Je travaille aussi avec une de mes élèves qui est chorégraphe de ballet, nous avons commencé une création ensemble. Ces échanges sont très riches. Il y a un contraste entre ces deux danses qui se complètent en réalité très bien : nihon-buyô, qui s’enracine sur la terre, et le ballet aérien.
J’aimerais aussi développer des projets avec des estampes : au musée des impressionnismes de Giverny, j’ai dansé avec pour décor des projections d’estampes de Hiroshige en hommage à Claude Monet.
Faire des collaborations, tester des choses avec d’autres disciplines, voilà ce que je veux faire désormais. Pour participer à cette aventure infinie qu’est la danse.

De la France, j’aime toute la cuisine, les pâtisseries, le chocolat, le vin. Sauf peut-être la charcuterie. Mon estomac n’est pas très japonais en fait. Par contre, je n’aime pas les problèmes de transport qui arrivent très fréquemment. J’espère que ça va s’améliorer à l'avenir.
Du Japon, j’ai juste la nostalgie des promenades dans les temples, de leur atmosphère et de leur quiétude. Je ne pourrais probablement plus vivre dans mon pays, il a beaucoup changé depuis tout ce temps.

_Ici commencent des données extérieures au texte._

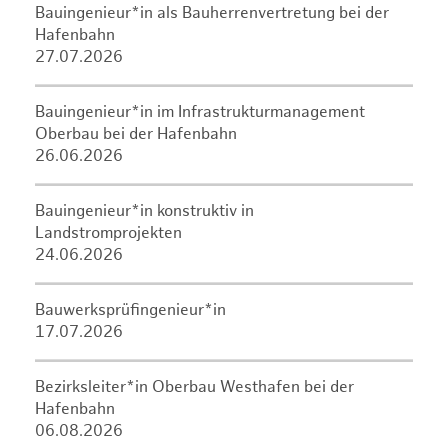
Bauingenieur*in als Bauherrenvertretung bei der
Hafenbahn
27.07.2026
Bauingenieur*in im Infrastrukturmanagement
Oberbau bei der Hafenbahn
26.06.2026
Bauingenieur*in konstruktiv in
Landstromprojekten
24.06.2026
Bauwerksprüfingenieur*in
17.07.2026
Bezirksleiter*in Oberbau Westhafen bei der
Hafenbahn
06.08.2026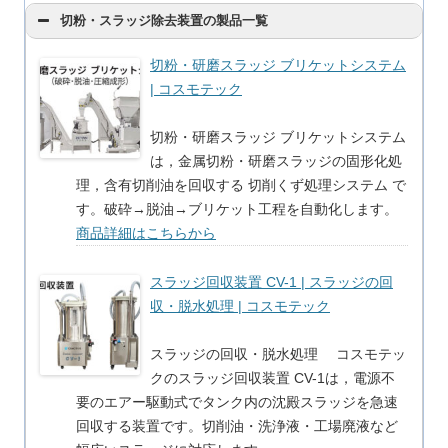
切粉・スラッジ除去装置の製品一覧
切粉・研磨スラッジ ブリケットシステム
| コスモテック
切粉・研磨スラッジ ブリケットシステム
は，金属切粉・研磨スラッジの固形化処
理，含有切削油を回収する 切削くず処理システム で
す。破砕→脱油→ブリケット工程を自動化します。
商品詳細はこちらから
スラッジ回収装置 CV-1 | スラッジの回
収・脱水処理 | コスモテック
スラッジの回収・脱水処理 コスモテッ
クのスラッジ回収装置 CV-1は，電源不
要のエアー駆動式でタンク内の沈殿スラッジを急速
回収する装置です。切削油・洗浄液・工場廃液など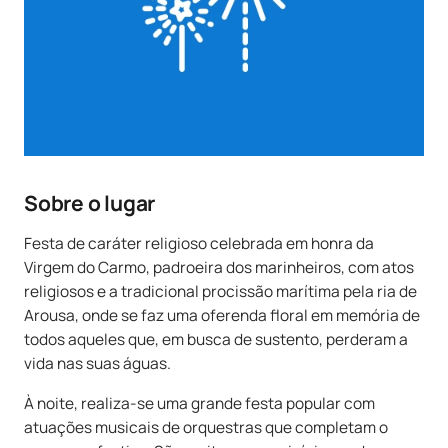
Sobre o lugar
Festa de caráter religioso celebrada em honra da
Virgem do Carmo, padroeira dos marinheiros, com atos
religiosos e a tradicional procissão marítima pela ria de
Arousa, onde se faz uma oferenda floral em memória de
todos aqueles que, em busca de sustento, perderam a
vida nas suas águas.
À noite, realiza-se uma grande festa popular com
atuações musicais de orquestras que completam o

Je parle français au quotidien, j’oublie un peu ma langue, kanji et proverbes, même si mes recherches portent beaucoup sur des textes anciens. Je me sens moins Japonaise comme le Japon actuel s’éloigne peu à peu, et pas vraiment Française non plus. Disons que je serais simplement une habitante de la Terre. Je le sens comme ça.